Mailing List Comparisons

Except for your offer (the product and its price), list selection is the most important factor in determining direct marketing response. There are more than 50,000 mailing lists available on the market today, created from a variety of sources. It is important that you identify and rent appropriate lists to achieve marketing success.

The basic categories of available lists include:

House list – an in-house list usually contains customers, people who have bought from you; and prospects, people who have inquired but not bought. House lists are best because they frequently pull double or more the response of even the best-performing rented lists.

Compiled lists – these lists are of people or businesses compiled from published sources, such as industry directories and the Yellow Pages. Compiled lists frequently provide the best means of reaching large groups of specific audiences. For example, you can rent compiled lists of all attorneys in New York City or all radiologists in the United States. For mail order offers, however, compiled lists generally do not pull as well as response lists.

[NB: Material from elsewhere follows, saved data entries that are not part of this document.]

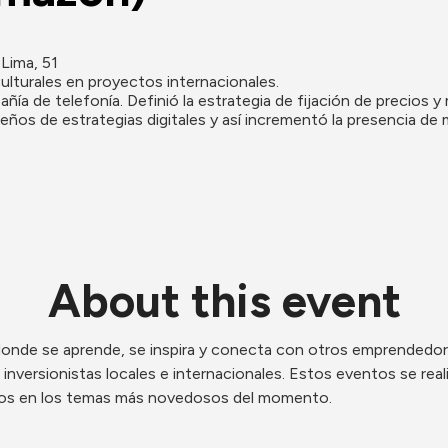
Lima, 51
ulturales en proyectos internacionales.

a de telefonía. Definió la estrategia de fijación de precios y
seños de estrategias digitales y así incrementó la presencia de
About this event
donde se aprende, se inspira y conecta con otros emprendedor
 inversionistas locales e internacionales. Estos eventos se re
ados en los temas más novedosos del momento.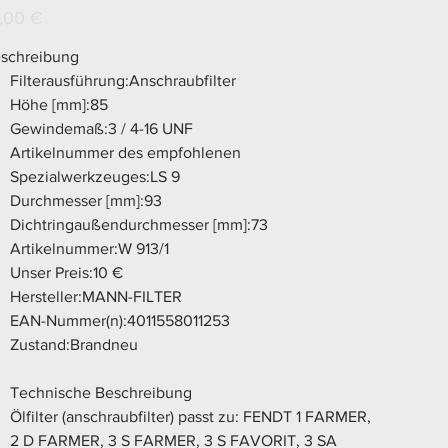
s
,00 €
schreibung
Filterausführung:Anschraubfilter
Höhe [mm]:85
Gewindemaß:3 / 4-16 UNF
Artikelnummer des empfohlenen
Spezialwerkzeuges:LS 9
Durchmesser [mm]:93
Dichtringaußendurchmesser [mm]:73
Artikelnummer:W 913/1
Unser Preis:10 €
Hersteller:MANN-FILTER
EAN-Nummer(n):4011558011253
Zustand:Brandneu
Technische Beschreibung
Ölfilter (anschraubfilter) passt zu: FENDT 1 FARMER,
2 D FARMER, 3 S FARMER, 3 S FAVORIT, 3 SA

Response lists – these are lists of proven direct mail buyers. Mail order offers usually get the best return through mailings to response lists of buyers who have purchased a product similar to yours and in the same price range. For example, a $10 book on small business success is likely to sell best to test lists of people who have bought similar books in the $8 to $15 price range.

Attendee/membership/seminar lists – these lists contain individuals who have attended a specific trade show or industry event, belonged to an industry association or paid for seminar participation. Since relatively costly trade show attendance, memberships, and seminars are usually sold through direct mail, excellent results are possible from such lists.

Subscription lists – these are some of the best and largest lists on the market. Two types of subscription lists exist: controlled circulation and paid circulation. With controlled circulation, the readers receive the magazine free, provided they can prove to the publisher that they fall into a certain professional category (for example, to receive a free computer magazine, the reader must work in the data processing department at a firm of a certain minimum size). Proof is accomplished by completing a subscription request form or “qualification card.” With paid circulation, the reader pays for a subscription and is not required to provide additional data other than name and address. Each type has its pros and cons. For mail order promotions, paid subscriber lists may be the better choice, because those on the list have purchased a product (the magazine) through the mail. However, controlled circulation lists offer the advantage of greater selectability. Because the subscribers have given a lot of information about themselves, you can select portions of the list according to certain characteristics, which might include job title, job function, size of company, or even the types of products purchased.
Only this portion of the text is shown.